The Appellate Division Reverses Defining “Marital Status” More Broadly
The Appellate Division reversed last summer. The court began its analysis by noting that (i) the LAD does not define “marital status,” (ii) New Jersey courts “have not expressly addressed whether the term encompasses status as a divorced person, or a person about to be divorced,” and (iii) “[t]he legislative history is also un-illuminating on the subject.” In assigning the term “marital status” a broad meaning, the court concluded:
In the absence of a narrow definition, we reject the trial court’s interpretation that “marital status” encompasses only two states of being: married, and unmarried. Rather, we accord LAD a liberal reading in view of its remedial purpose. … Consequently, we interpret “marital status” to encompass the state of being divorced. Divorce unquestionably affects marital status. Particularly given modern trends, it would significantly undermine the marital status protection, if an employer could freely discriminate against persons who choose to divorce. … “Marital status” necessarily embraces stages preliminary to marriage—one’s engagement to be married. The term also covers stages preliminary to marital dissolution—separation and involvement in divorce proceedings. The apparent purpose of the ban on marital-status-based discrimination is to shield persons from an employer’s interference in one of the most personal decisions an individual makes—whether to marry, and to remain married.

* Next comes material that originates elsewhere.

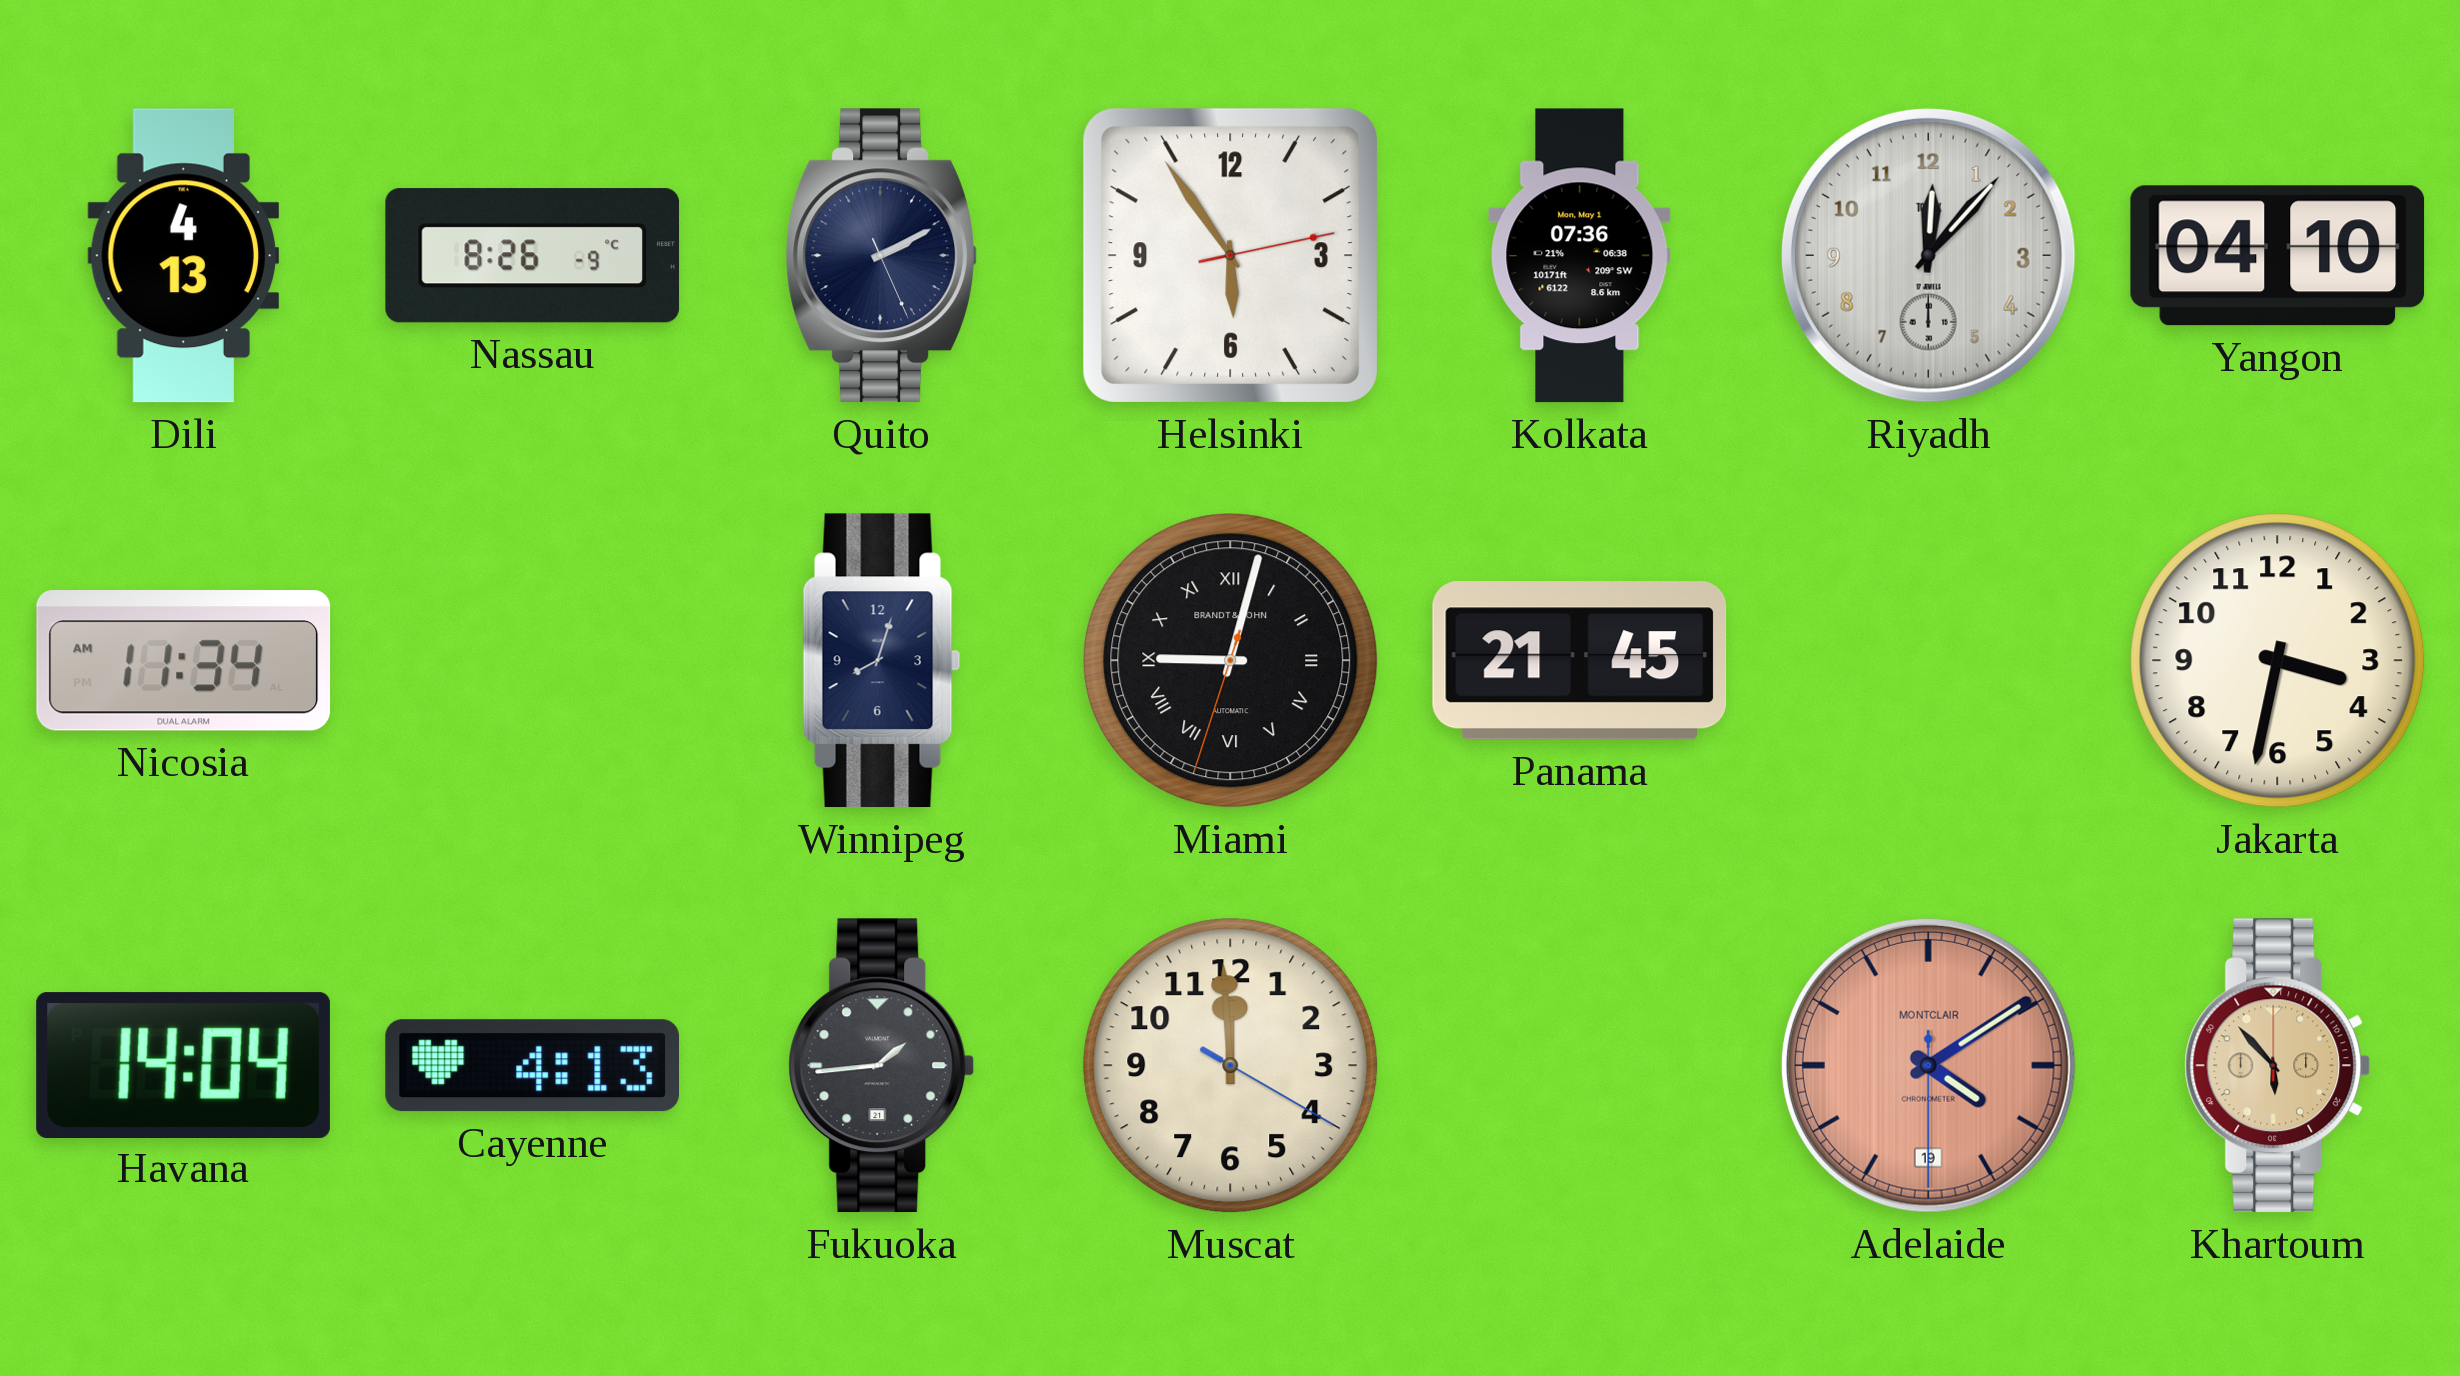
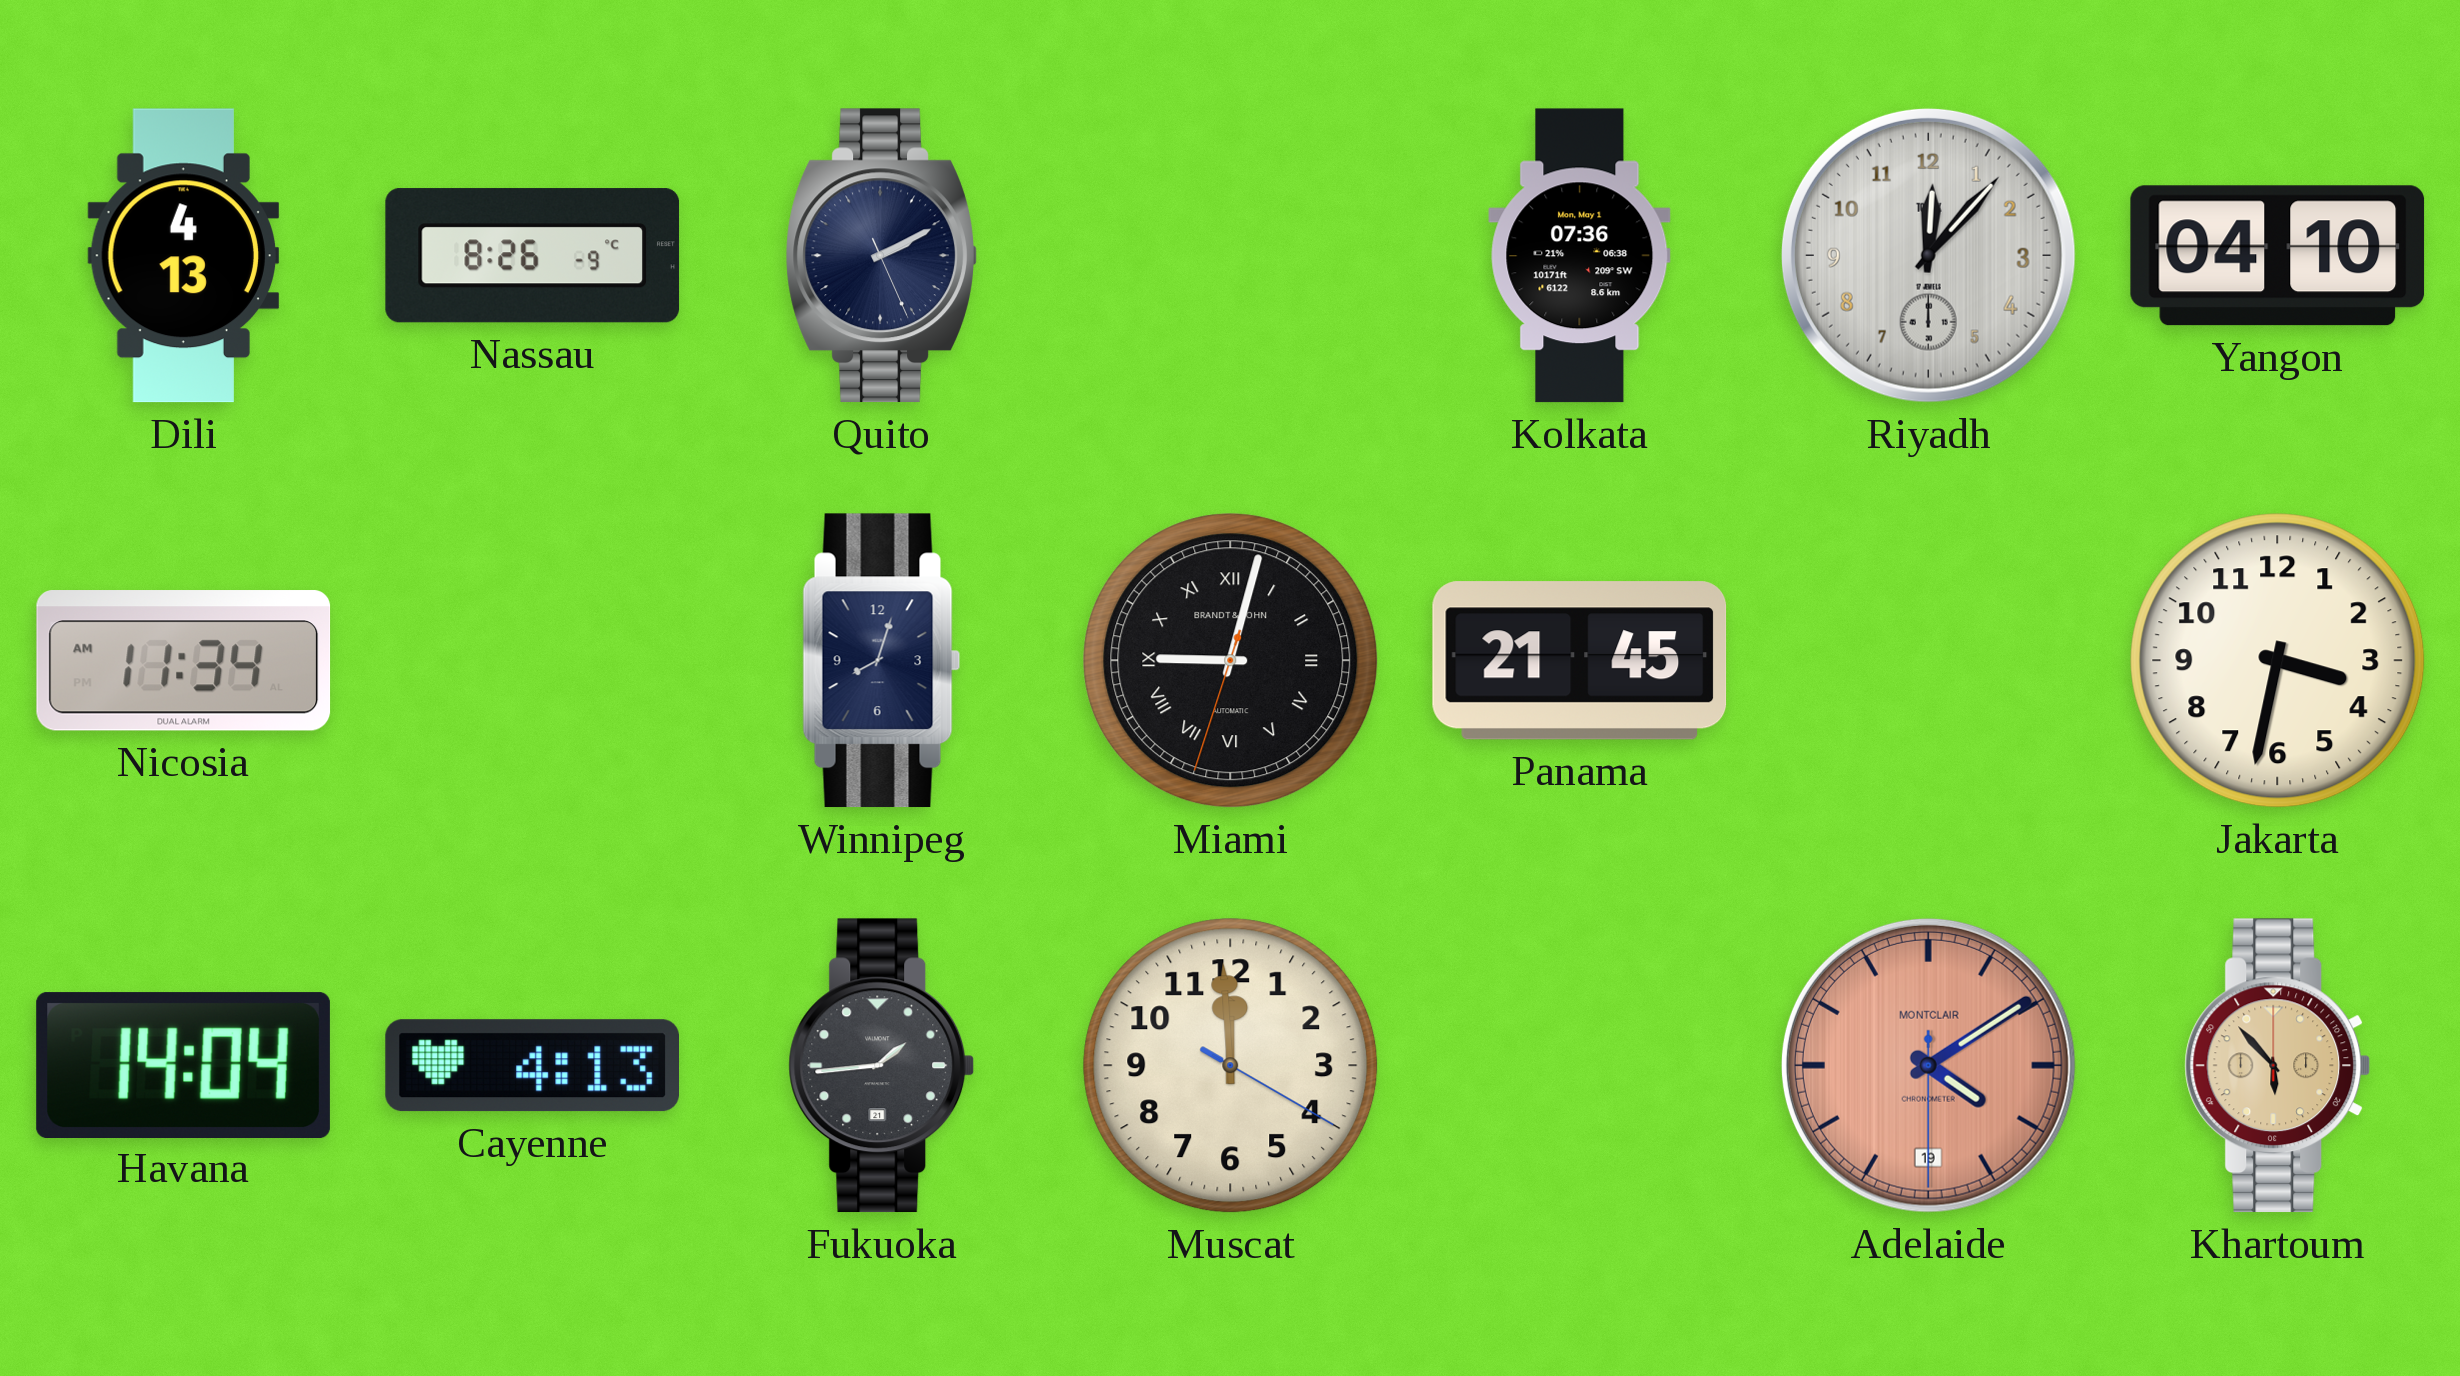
Helsinki: 5:54 -> none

In addressing the employer’s stated reason for termination (i.e., the divorce’s anticipated impact on plaintiff’s job performance), the court explained:
LAD does not bar an employer from taking employment action against a divorcing employee who actually demonstrates antagonism, incivility, or lack of professionalism. That would constitute an employment action based on a person’s conduct, not his or her status. See N.J.S.A. 10:5-2.1 (permitting discrimination “on the basis of competence, performance, conduct or any other reasonable standards” (emphasis added)). However, here, [the employer] responded not to any actual proved conduct. Rather, it acted on a fear, apparently based in stereotype, that such conduct would follow. [The employer’s] assumption that a divorcing person is unable to perform his or her job is functionally the same as an employer’s prohibited assumption that a female worker cannot perform certain physical labor, or a worker of a certain age lacks the energy to complete assigned tasks.
The Supreme Court Hears Oral Argument Over the Issue
At oral argument last week, the employer’s nuanced approach took an ever-so-slightly different tack, as it argued that its termination decision was based on a judgment about the impact on the workplace of the divorce, not a judgment or stereotype of divorce itself. Whether that carries the day remains to be seen. In the meantime, employers would be well-advised to refrain from making personnel decisions based on “marital status” defined as broadly as possible to include, an employee’s or applicant’s status of being married, remarried, engaged to be married, single, separated, divorced, widowed and so on.